### PROBLEM TO SOLVE
List every line in this data where the string "Mesajlar" occurs.

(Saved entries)
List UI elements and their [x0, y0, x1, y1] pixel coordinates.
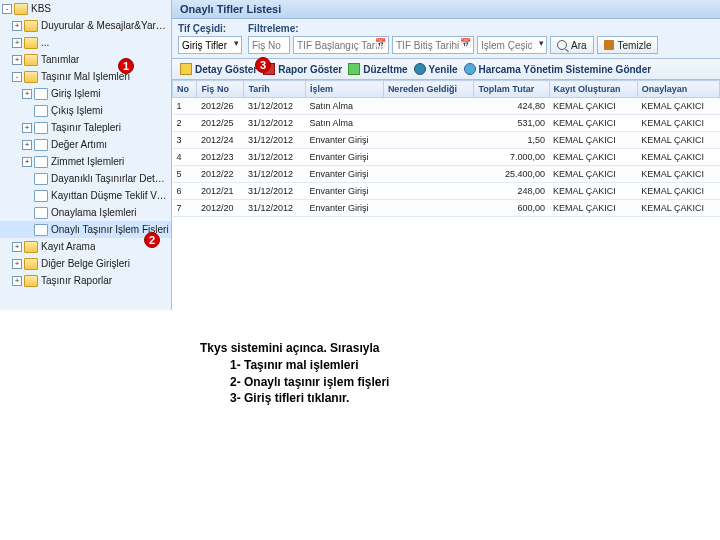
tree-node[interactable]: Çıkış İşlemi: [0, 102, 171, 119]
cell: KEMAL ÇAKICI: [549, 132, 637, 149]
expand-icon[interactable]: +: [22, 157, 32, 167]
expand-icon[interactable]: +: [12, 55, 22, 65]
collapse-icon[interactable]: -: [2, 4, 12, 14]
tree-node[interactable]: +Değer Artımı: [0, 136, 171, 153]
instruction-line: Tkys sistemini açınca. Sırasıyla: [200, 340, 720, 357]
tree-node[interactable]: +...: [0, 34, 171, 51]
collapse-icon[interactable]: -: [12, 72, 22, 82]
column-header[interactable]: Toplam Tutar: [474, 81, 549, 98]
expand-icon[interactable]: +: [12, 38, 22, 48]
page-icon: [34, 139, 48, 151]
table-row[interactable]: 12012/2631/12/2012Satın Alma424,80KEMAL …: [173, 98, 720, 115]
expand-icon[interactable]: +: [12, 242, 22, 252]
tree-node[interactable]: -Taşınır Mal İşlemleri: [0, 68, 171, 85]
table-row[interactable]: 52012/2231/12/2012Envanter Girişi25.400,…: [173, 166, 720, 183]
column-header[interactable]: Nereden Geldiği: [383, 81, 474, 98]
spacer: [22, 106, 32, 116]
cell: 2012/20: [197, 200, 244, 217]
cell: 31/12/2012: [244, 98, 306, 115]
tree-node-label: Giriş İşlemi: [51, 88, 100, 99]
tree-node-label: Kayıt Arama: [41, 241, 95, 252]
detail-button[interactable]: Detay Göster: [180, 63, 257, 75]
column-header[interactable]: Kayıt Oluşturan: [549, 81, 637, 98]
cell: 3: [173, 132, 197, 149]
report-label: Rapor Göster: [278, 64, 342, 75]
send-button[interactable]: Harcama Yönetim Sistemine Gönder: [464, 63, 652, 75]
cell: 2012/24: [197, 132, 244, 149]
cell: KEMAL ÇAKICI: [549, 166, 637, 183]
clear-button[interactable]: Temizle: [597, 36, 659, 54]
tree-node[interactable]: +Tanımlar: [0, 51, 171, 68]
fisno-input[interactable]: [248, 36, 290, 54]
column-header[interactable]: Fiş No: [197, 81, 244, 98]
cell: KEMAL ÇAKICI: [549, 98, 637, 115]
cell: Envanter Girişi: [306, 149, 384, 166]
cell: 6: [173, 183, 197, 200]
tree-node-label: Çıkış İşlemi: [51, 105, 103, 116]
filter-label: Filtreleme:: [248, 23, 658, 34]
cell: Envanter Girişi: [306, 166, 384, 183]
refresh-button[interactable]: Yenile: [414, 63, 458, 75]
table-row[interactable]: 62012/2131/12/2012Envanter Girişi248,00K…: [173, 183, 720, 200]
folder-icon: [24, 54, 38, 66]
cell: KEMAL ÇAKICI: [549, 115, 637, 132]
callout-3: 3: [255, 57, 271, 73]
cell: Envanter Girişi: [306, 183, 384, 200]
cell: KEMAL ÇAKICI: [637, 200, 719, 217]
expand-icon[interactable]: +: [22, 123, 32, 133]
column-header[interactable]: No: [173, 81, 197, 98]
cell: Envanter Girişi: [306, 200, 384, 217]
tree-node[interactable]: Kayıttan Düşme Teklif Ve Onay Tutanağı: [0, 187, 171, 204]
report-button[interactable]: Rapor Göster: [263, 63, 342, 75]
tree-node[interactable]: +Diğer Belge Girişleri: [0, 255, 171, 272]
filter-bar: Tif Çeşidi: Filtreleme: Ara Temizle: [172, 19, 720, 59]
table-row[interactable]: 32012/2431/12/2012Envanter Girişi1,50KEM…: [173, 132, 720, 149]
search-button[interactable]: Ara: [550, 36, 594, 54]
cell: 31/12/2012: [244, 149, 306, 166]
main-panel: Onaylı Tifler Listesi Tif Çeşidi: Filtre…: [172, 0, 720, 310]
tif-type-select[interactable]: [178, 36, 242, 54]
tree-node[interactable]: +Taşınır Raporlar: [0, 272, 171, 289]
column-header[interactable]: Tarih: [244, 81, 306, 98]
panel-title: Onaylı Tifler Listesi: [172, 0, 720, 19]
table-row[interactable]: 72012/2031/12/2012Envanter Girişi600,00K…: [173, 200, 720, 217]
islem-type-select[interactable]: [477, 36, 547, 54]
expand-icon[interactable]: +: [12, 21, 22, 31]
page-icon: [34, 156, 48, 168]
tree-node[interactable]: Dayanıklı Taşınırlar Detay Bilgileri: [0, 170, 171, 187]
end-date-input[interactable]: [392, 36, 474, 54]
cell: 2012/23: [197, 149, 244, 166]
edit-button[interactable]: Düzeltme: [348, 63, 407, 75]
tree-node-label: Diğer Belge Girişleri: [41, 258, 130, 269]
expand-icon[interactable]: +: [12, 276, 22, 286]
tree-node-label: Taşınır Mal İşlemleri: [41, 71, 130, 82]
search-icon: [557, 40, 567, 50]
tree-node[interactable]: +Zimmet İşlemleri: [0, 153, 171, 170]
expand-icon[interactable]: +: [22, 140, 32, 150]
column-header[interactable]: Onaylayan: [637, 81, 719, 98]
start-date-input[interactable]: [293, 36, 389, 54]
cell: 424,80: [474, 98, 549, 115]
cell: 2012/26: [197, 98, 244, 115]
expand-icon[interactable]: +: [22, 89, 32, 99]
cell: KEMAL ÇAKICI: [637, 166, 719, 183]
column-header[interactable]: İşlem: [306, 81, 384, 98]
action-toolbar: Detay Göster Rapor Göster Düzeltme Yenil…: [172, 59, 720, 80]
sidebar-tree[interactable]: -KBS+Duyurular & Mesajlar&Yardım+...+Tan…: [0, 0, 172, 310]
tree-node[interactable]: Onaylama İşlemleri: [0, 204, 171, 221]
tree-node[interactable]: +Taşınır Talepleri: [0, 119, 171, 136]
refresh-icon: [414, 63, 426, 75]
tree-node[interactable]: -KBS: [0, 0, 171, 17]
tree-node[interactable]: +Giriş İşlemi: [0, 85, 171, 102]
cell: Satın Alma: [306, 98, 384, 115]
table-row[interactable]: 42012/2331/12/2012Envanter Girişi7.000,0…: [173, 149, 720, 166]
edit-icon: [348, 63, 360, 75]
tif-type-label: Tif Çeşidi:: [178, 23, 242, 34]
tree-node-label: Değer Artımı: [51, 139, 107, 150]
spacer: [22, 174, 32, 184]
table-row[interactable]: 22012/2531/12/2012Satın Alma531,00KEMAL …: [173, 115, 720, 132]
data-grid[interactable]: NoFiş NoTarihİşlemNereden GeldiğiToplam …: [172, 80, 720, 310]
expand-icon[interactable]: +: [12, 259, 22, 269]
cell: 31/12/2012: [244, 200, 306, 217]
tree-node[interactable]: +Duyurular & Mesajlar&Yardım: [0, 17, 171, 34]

### EXERCISE OUTPUT
sidebar-tree[interactable]: -KBS+Duyurular & Mesajlar&Yardım+...+Tan…: [0, 0, 172, 310]
tree-node[interactable]: +Duyurular & Mesajlar&Yardım: [0, 17, 171, 34]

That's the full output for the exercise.